Basic Datasets¶
Basic datasets generate simple question-answer pairs without reasoning traces or tool calls.
When to Use¶
- General instruction-following tasks
- Domain-specific Q&A (e.g., customer support, FAQs)
- Models that don't need to show reasoning
- Quick dataset generation with minimal configuration
Configuration¶
topics:
prompt: "Python programming fundamentals"
mode: tree
depth: 2
degree: 2
generation:
system_prompt: "Generate clear, educational Q&A pairs."

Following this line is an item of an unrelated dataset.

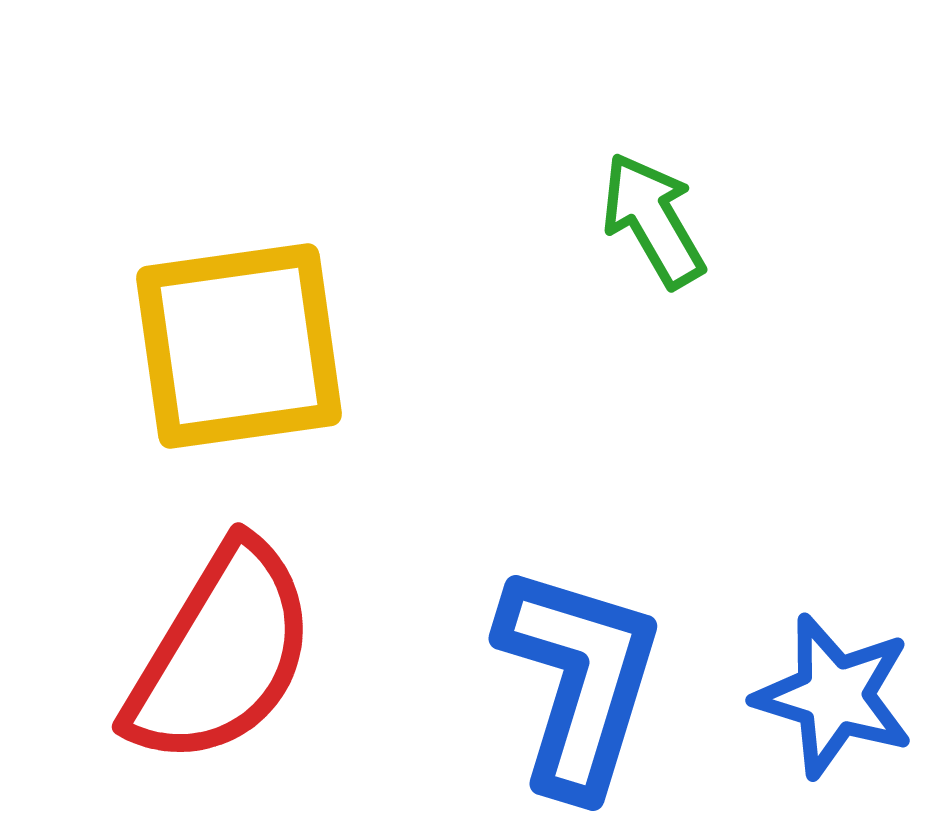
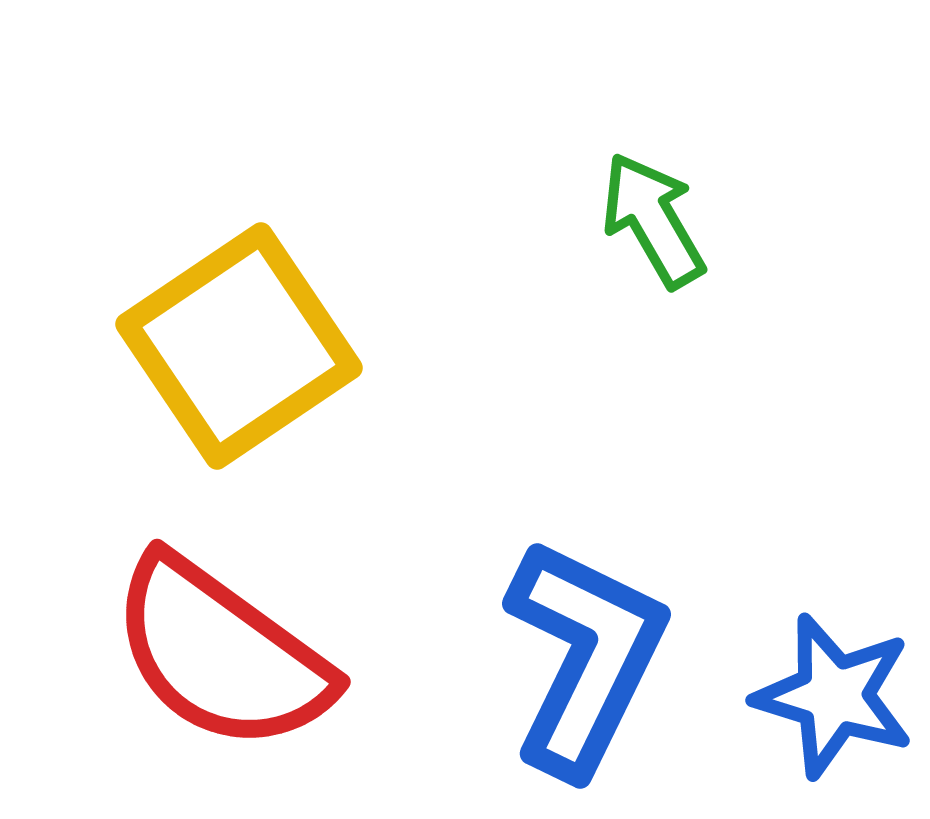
yellow square: rotated 26 degrees counterclockwise
red semicircle: rotated 95 degrees clockwise
blue L-shape: moved 6 px right, 23 px up; rotated 9 degrees clockwise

instructions: "Create diverse questions with detailed answers."
conversation:
type: basic
llm:
provider: "openai"
model: "gpt-4o"
output:
system_prompt: |
You are a helpful assistant.
num_samples: 2
batch_size: 1
save_as: "dataset.jsonl"
Key Setting
The key setting is conversation.type: basic.
Output Format¶
Basic datasets produce standard chat-format JSONL:
{
"messages": [
{
"role": "system",
"content": "You are a helpful assistant."
},
{
"role": "user",
"content": "What are Python's numeric data types?"
},
{
"role": "assistant",
"content": "Python has three built-in numeric types: integers (int), floating-point numbers (float), and complex numbers (complex)..."
}
]
}
CLI Usage¶
Generate a basic dataset from the command line:
Or with inline options:
deepfabric generate \
--topic-prompt "Machine learning basics" \
--conversation-type basic \
--num-samples 2 \
--batch-size 1 \
--provider openai \
--model gpt-4o \
--output-save-as ml-dataset.jsonl
Tips¶
Topic Depth and Degree
Topic depth and degree control dataset diversity. A tree with depth: 3 and degree: 3 produces 27 unique paths (3^3 = 27 leaf nodes).
System Prompt Confusion
System prompts differ between generation and output:
generation.system_prompt- Instructions for the LLM generating examplesoutput.system_prompt- The system message included in training data
Sample Size and Generation Model
DeepFabric uses a cycle-based generation model:
- Unique topics: Deduplicated count from topic tree/graph (by UUID)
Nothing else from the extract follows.